Mizoram is one of the states in North East India. It belongs to the group of seven sister states. The name for the state of Mizoram is derived from Mi = people, Zo = tribe of the Lushai Hills and Ram = land. The people of Mizoram are collectively known as Mizo.
Mizo people are well know for their traditional dances. These dances form an integral part of their festivals and celebrations. Most of the folk dances are performed in groups wearing traditional clothing. Let us view in detail some of the folk dances of Mizoram.
1) Cheraw dance - This dance form is also known as the Bamboo dance, since it utilizes long bamboo staff while dancing. It is done in groups of four. Both men and women dance together. The men hold the bamboos, while women dance in between them by alternatingly stepping in an out of the bamboo. Traditional drums and huge gongs provide music for this dance. Nowadays, modern musical equipment are also used.
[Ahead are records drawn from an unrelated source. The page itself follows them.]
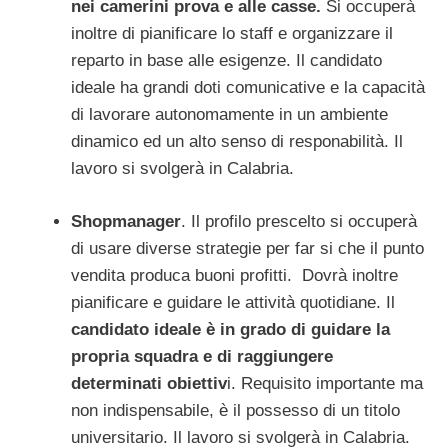
nei camerini prova e alle casse.
Si occuperà
inoltre di pianificare lo staff e organizzare il
reparto in base alle esigenze. Il candidato
ideale ha grandi doti comunicative e la capacità
di lavorare autonomamente in un ambiente
dinamico ed un alto senso di responabilità. Il
lavoro si svolgerà in Calabria.
Shopmanager
. Il profilo prescelto si occuperà
di usare diverse strategie per far si che il punto
vendita produca buoni profitti. Dovrà inoltre
pianificare e guidare le attività quotidiane. Il
candidato ideale è in grado di guidare la
propria squadra e di raggiungere
determinati obiettiv
i. Requisito importante ma
non indispensabile, è il possesso di un titolo
universitario. Il lavoro si svolgerà in Calabria.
Very little is known about the origin of this dance form. Although people believe that this dance form existed during the 1st century AD when mizo people where still a part of Hunan province of China. Various tribes in South Asia have a dance form that is similar to this Bamboo dance. The Mizo people believe that Cheraw is a very special dance to be performed at special occassions. Besides the festivals, Cheraw is performed even after a death of a person. It is believed that the soul receives sanctity through the rhythm and elegance of this dance.
2) Chawnglaizawn dance - This is a unique dance form performed by the Pawi tribe of Mizoram. There are two occasions in which this dance is performed. Interestingly, the two occasions are drastically different from each other - Sorrow/grief and happiness.
If a married woman dies, the husband performs Chawnglaizawn to portray his suffering. He dances till he collapses of exhaustion and can dance no more.
Also, a situation of happiness in which this dance form is seen is welcoming of hunters after a great hunt. Men and women stand side by side and make various hand gestures and movements. A colorful shawl is held in their hands that leads to the beauty of these hand movements.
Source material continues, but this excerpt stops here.